Do not try to automate your entire infrastructure with AI on day one because that's how you break production.

So instead just pick something narrow and more specific and give your AI clear guardrails to protect from messing up anything important.

And at the beginning, keep humans in the review loop.

And once you have that fully working, then expand slowly.

And this is exactly how we adopted every other DevOps tool.

When Kubernetes came out, you didn't immediately migrate all your applications to Kubernetes, right?

You started with one service or one application.

Maybe you did a test run, you made sure it worked and then migrated more.

AI is the same.

It's a new tool in your toolkit, so you introduce it and you migrate your stuff to it.

Incrementally, so we know the limitation.

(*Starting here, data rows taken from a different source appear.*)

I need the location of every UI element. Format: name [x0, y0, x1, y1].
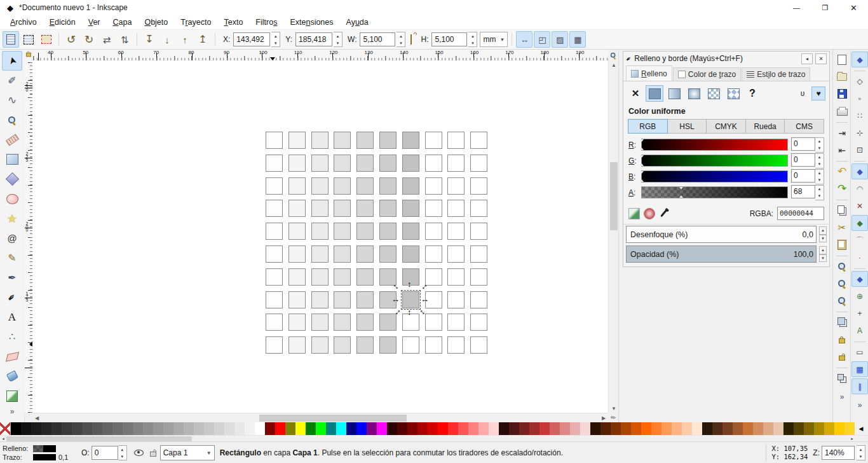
close-button[interactable]: ✕ [839, 0, 868, 15]
canvas-rect[interactable] [266, 245, 283, 263]
redo-button[interactable]: ↷ [834, 181, 850, 197]
raise-button[interactable]: ↑ [177, 31, 193, 48]
palette-swatch[interactable] [194, 422, 204, 435]
palette-swatch[interactable] [245, 422, 255, 435]
undo-button[interactable]: ↶ [834, 163, 850, 179]
snap-text-baseline-button[interactable]: A [851, 322, 868, 338]
canvas-rect[interactable] [402, 155, 419, 172]
paint-pattern-button[interactable] [705, 85, 722, 102]
palette-swatch[interactable] [519, 422, 529, 435]
slider-b[interactable] [641, 170, 788, 183]
canvas-rect[interactable] [311, 132, 329, 149]
canvas-rect[interactable] [288, 177, 306, 195]
rectangle-tool-button[interactable] [2, 149, 22, 169]
palette-swatch[interactable] [377, 422, 387, 435]
slider-spin[interactable]: ▲▼ [815, 169, 824, 184]
rgba-field[interactable]: 00000044 [777, 207, 824, 220]
palette-swatch[interactable] [641, 422, 651, 435]
text-tool-button[interactable]: A [2, 307, 22, 327]
canvas-rect[interactable] [311, 177, 329, 195]
menu-extensiones[interactable]: Extensiones [283, 17, 339, 28]
fill-stroke-indicator[interactable]: Relleno: Trazo: 0,1 [0, 445, 78, 462]
canvas-rect[interactable] [311, 314, 329, 331]
canvas-rect[interactable] [447, 268, 465, 286]
palette-swatch[interactable] [570, 422, 580, 435]
selection-handles-button[interactable] [834, 370, 850, 386]
scroll-right-icon[interactable]: ▶ [599, 413, 608, 423]
scale-handle-icon[interactable]: ↔ [407, 280, 415, 289]
palette-swatch[interactable] [438, 422, 448, 435]
panel-collapse-button[interactable]: ◂ [801, 53, 813, 64]
palette-swatch[interactable] [62, 422, 72, 435]
canvas-rect[interactable] [356, 314, 374, 331]
menu-ver[interactable]: Ver [82, 17, 107, 28]
canvas-rect[interactable] [334, 155, 351, 172]
canvas-rect[interactable] [470, 291, 487, 308]
zoom-drawing-button[interactable] [834, 275, 850, 291]
palette-swatch[interactable] [590, 422, 600, 435]
canvas-rect[interactable] [311, 155, 329, 172]
snap-midpoints-button[interactable]: ∙ [851, 249, 868, 265]
select-all-button[interactable] [3, 31, 19, 48]
palette-swatch[interactable] [600, 422, 611, 435]
canvas-rect[interactable] [311, 245, 329, 263]
scroll-down-icon[interactable]: ▼ [609, 404, 619, 413]
canvas-rect[interactable] [288, 223, 306, 240]
canvas-rect[interactable] [425, 245, 442, 263]
object-opacity-spin[interactable]: ▲▼ [118, 445, 127, 460]
snap-bbox-midpoints-button[interactable]: ⊹ [851, 125, 868, 141]
canvas-rect[interactable] [470, 223, 487, 240]
canvas-rect[interactable] [447, 200, 465, 217]
canvas-rect[interactable] [334, 336, 351, 354]
snap-bbox-edges-button[interactable]: ▫ [851, 90, 868, 106]
canvas-rect[interactable] [356, 223, 374, 240]
pencil-tool-button[interactable]: ✎ [2, 248, 22, 268]
palette-swatch[interactable] [844, 422, 855, 435]
palette-swatch[interactable] [143, 422, 153, 435]
gradient-tool-button[interactable] [2, 386, 22, 406]
scroll-up-icon[interactable]: ▲ [609, 60, 619, 69]
canvas-rect[interactable] [288, 268, 306, 286]
canvas-rect[interactable] [379, 245, 397, 263]
canvas-rect[interactable] [311, 291, 329, 308]
palette-swatch[interactable] [336, 422, 346, 435]
selector-tool-button[interactable]: ➤ [2, 51, 22, 71]
palette-swatch[interactable] [407, 422, 417, 435]
zoom-spin[interactable]: ▲▼ [857, 445, 865, 460]
canvas-rect[interactable] [266, 223, 283, 240]
canvas-rect[interactable] [266, 132, 283, 149]
w-field-spin[interactable]: ▲▼ [397, 32, 405, 47]
snap-intersections-button[interactable]: ✕ [851, 198, 868, 214]
canvas-rect[interactable] [402, 177, 419, 195]
palette-swatch[interactable] [631, 422, 641, 435]
canvas-rect[interactable] [266, 177, 283, 195]
vertical-ruler[interactable]: 250225200175 [24, 60, 33, 413]
horizontal-ruler[interactable]: 4050607080901001101201301401501601701801… [32, 50, 608, 61]
cut-button[interactable]: ✂ [834, 219, 850, 235]
canvas-rect[interactable] [470, 314, 487, 331]
layer-select[interactable]: Capa 1 ▼ [160, 445, 215, 460]
canvas-rect[interactable] [447, 177, 465, 195]
lower-to-bottom-button[interactable]: ↧ [141, 31, 158, 48]
y-field-spin[interactable]: ▲▼ [334, 32, 342, 47]
canvas-rect[interactable] [447, 223, 465, 240]
canvas-rect[interactable] [425, 314, 442, 331]
spiral-tool-button[interactable]: @ [2, 228, 22, 248]
palette-scroll-thumb[interactable] [6, 436, 192, 441]
duplicate-button[interactable] [834, 314, 850, 330]
snap-overflow-button[interactable]: » [858, 401, 862, 410]
selection-box[interactable]: ↔↔↔↔↔↔↔↔ [401, 290, 421, 310]
affect-corners-toggle[interactable]: ◰ [534, 31, 550, 48]
canvas-rect[interactable] [266, 336, 283, 354]
snap-rotation-center-button[interactable]: + [851, 305, 868, 321]
canvas-rect[interactable] [334, 291, 351, 308]
mode-tab-cms[interactable]: CMS [784, 119, 824, 134]
palette-swatch[interactable] [560, 422, 570, 435]
palette-swatch[interactable] [367, 422, 377, 435]
snap-object-centers-button[interactable]: ⊕ [851, 288, 868, 304]
lower-button[interactable]: ↓ [159, 31, 175, 48]
toolbox-overflow-button[interactable]: » [10, 407, 15, 416]
object-opacity-field[interactable]: 0 [92, 446, 118, 460]
canvas-rect[interactable] [356, 336, 374, 354]
canvas-rect[interactable] [402, 245, 419, 263]
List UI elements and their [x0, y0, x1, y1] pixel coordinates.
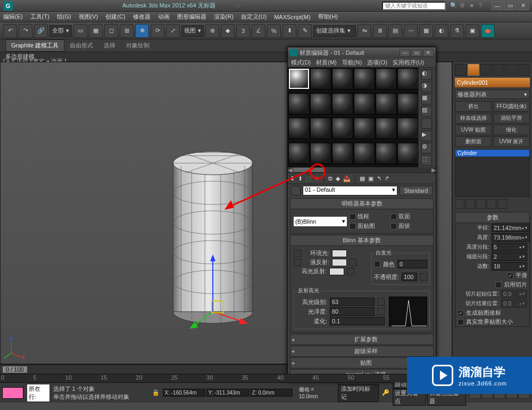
close-button[interactable]: ✕ — [517, 2, 529, 10]
facemap-checkbox[interactable] — [350, 223, 356, 229]
menu-item[interactable]: 自定义(U) — [241, 13, 267, 21]
material-type-button[interactable]: Standard — [400, 186, 433, 195]
selfillum-spinner[interactable]: 0 — [397, 260, 427, 268]
make-unique-button[interactable]: ◆ — [336, 175, 340, 182]
angle-snap-button[interactable]: ∠ — [252, 24, 265, 38]
video-color-button[interactable] — [421, 118, 432, 129]
rollout-header[interactable]: Blinn 基本参数 — [290, 235, 433, 246]
menu-item[interactable]: 视图(V) — [79, 13, 98, 21]
menu-item[interactable]: 组(G) — [57, 13, 71, 21]
mirror-button[interactable]: ⇋ — [358, 24, 371, 38]
go-forward-button[interactable]: ↱ — [385, 175, 389, 182]
sample-slot[interactable] — [376, 68, 397, 89]
coord-y[interactable]: Y: -311.343m — [206, 389, 249, 397]
twosided-checkbox[interactable] — [390, 214, 397, 220]
menu-item[interactable]: 编辑(E) — [3, 13, 23, 21]
sample-slot[interactable] — [397, 68, 419, 89]
select-button[interactable]: ▭ — [73, 24, 87, 38]
sample-slot[interactable] — [354, 68, 375, 89]
mat-menu-item[interactable]: 实用程序(U) — [393, 59, 424, 67]
render-frame-button[interactable]: ▣ — [466, 24, 479, 38]
sample-slot[interactable] — [376, 143, 397, 164]
sample-slot[interactable] — [310, 118, 331, 139]
get-material-button[interactable]: ⬇ — [290, 175, 295, 182]
mat-close-button[interactable]: ✕ — [423, 49, 434, 56]
mat-menu-item[interactable]: 导航(N) — [342, 59, 362, 67]
mod-btn[interactable]: FFD(圆柱体) — [493, 101, 530, 112]
selfillum-color-checkbox[interactable] — [374, 261, 380, 267]
hierarchy-tab[interactable] — [480, 64, 492, 76]
render-button[interactable]: 🫖 — [481, 24, 495, 38]
menu-item[interactable]: 创建(C) — [105, 13, 125, 21]
hseg-spinner[interactable]: 5▲▼ — [492, 243, 527, 251]
speclevel-map-button[interactable] — [377, 298, 385, 306]
soften-spinner[interactable]: 0.1 — [330, 317, 385, 325]
mod-btn[interactable]: 细化 — [493, 125, 530, 135]
sample-slot[interactable] — [288, 68, 310, 89]
background-button[interactable]: ▦ — [421, 94, 432, 104]
sample-slot[interactable] — [397, 93, 419, 114]
undo-button[interactable]: ↶ — [3, 24, 17, 38]
sample-slot[interactable] — [354, 143, 375, 164]
sides-spinner[interactable]: 18▲▼ — [492, 262, 527, 270]
material-editor-button[interactable]: ◐ — [435, 24, 448, 38]
spinner-snap-button[interactable]: ⬍ — [282, 24, 296, 38]
time-slider-thumb[interactable]: 0 / 100 — [2, 366, 28, 373]
sample-slot[interactable] — [397, 143, 419, 164]
menu-item[interactable]: 动画 — [158, 13, 170, 21]
sample-scrollbar[interactable]: ◀▶ — [288, 167, 436, 173]
move-button[interactable]: ✥ — [135, 24, 149, 38]
motion-tab[interactable] — [493, 64, 504, 76]
edit-sel-button[interactable]: ✎ — [298, 24, 312, 38]
select-rect-button[interactable]: ◻ — [104, 24, 118, 38]
curve-editor-button[interactable]: 〰 — [404, 24, 418, 38]
sample-slot[interactable] — [288, 118, 310, 139]
sample-slot[interactable] — [397, 118, 419, 139]
sample-slot[interactable] — [332, 143, 353, 164]
window-crossing-button[interactable]: ⊞ — [120, 24, 134, 38]
ribbon-tab-select[interactable]: 选择 — [98, 40, 121, 51]
faceted-checkbox[interactable] — [390, 223, 397, 229]
modify-tab[interactable] — [468, 64, 479, 76]
sliceto-spinner[interactable]: 0.0▲▼ — [501, 299, 527, 308]
sample-slot[interactable] — [310, 93, 331, 114]
sample-type-button[interactable]: ◐ — [421, 69, 432, 80]
ribbon-tab-freeform[interactable]: 自由形式 — [64, 40, 98, 51]
mod-btn[interactable]: 样条线选择 — [455, 113, 492, 124]
sample-slot[interactable] — [332, 93, 353, 114]
align-button[interactable]: ≣ — [373, 24, 387, 38]
mod-btn[interactable]: 挤出 — [455, 101, 492, 112]
selection-filter-dropdown[interactable]: 全部▾ — [49, 25, 72, 37]
mod-btn[interactable]: UVW 展开 — [493, 136, 530, 147]
rollout-supersample[interactable]: +超级采样 — [290, 346, 434, 357]
rollout-extended[interactable]: +扩展参数 — [290, 334, 434, 345]
reset-button[interactable]: ✕ — [314, 175, 319, 182]
snap-toggle[interactable]: 3 — [236, 24, 250, 38]
sample-slot[interactable] — [376, 93, 397, 114]
radius-spinner[interactable]: 21.142mm▲▼ — [492, 224, 530, 232]
select-name-button[interactable]: ▦ — [89, 24, 103, 38]
show-map-button[interactable]: ▦ — [360, 175, 365, 182]
minimize-button[interactable]: — — [492, 2, 503, 10]
pin-stack-button[interactable] — [455, 199, 464, 209]
specular-swatch[interactable] — [329, 268, 344, 275]
gloss-spinner[interactable]: 80 — [330, 307, 375, 316]
modifier-stack[interactable]: Cylinder — [455, 149, 530, 197]
object-name-field[interactable]: Cylinder001 — [455, 78, 530, 87]
select-by-mat-button[interactable]: ⬚ — [421, 155, 432, 166]
params-header[interactable]: 参数 — [455, 212, 529, 223]
remove-mod-button[interactable] — [487, 199, 496, 209]
mat-menu-item[interactable]: 材质(M) — [316, 59, 337, 67]
menu-item[interactable]: 工具(T) — [30, 13, 49, 21]
put-to-lib-button[interactable]: 📥 — [343, 175, 351, 182]
put-to-scene-button[interactable]: ⬆ — [298, 175, 303, 182]
create-tab[interactable] — [455, 64, 467, 76]
menu-item[interactable]: 图形编辑器 — [177, 13, 206, 21]
modifier-list-dropdown[interactable]: 修改器列表▾ — [455, 89, 530, 99]
ref-coord-dropdown[interactable]: 视图▾ — [181, 25, 204, 37]
realworld-checkbox[interactable] — [458, 319, 464, 325]
mat-menu-item[interactable]: 选项(O) — [367, 59, 387, 67]
mat-menu-item[interactable]: 模式(D) — [291, 59, 311, 67]
specular-map-button[interactable] — [347, 268, 354, 275]
assign-to-selection-button[interactable]: ⬚ — [306, 175, 311, 182]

But what are the practical workflows where AI is useful right now?

Not in the future, not someday, but today.

And Brett's answer was surprisingly specific and it starts with CI ICD.

So if you're experimenting with that, absolutely.

I think that CI is a wonderful place to play right now because it's not yet building production deployments for you, which also is an area that you can experiment with an AWS engineer, Raj.

Who showed us how to use the MCP servers at AWS to build Kubernetes cluster.

And it is possible, it is totally doable.

It built cloud formation, it built Terraform for us can use CDK.

You can use any of these ways to program the infrastructure and try it out, but you're wanting, you're what you're gonna realize through your process.

I think if we're gonna imagine anyone out here that's gonna play with this stuff after listening to us, that you're gonna realize that.

This is all going to, the more you try to automate it with ai, the more it's gonna fo focus on you having to document, document, document and give that documentation to a bigger, increasing context to your ai.

So it ends up having all the documentation, all your standards.

What are your requirements?

There are specific IAM groups that has to use, you're gonna have to give it all that crazy detail.

Now let me explain why CICD is the perfect starting point for AI in DevOps.

And what MCP actually means first.

C C D.

Why is this the best place to start?

One.

CICD pipelines are relatively isolated.

If your AI generates a bad pipeline, it fails to build, but it doesn't take down the production environment.

So the risk radius is actually small.

Two pipeline code is repetitive.

You are doing similar tasks across different projects.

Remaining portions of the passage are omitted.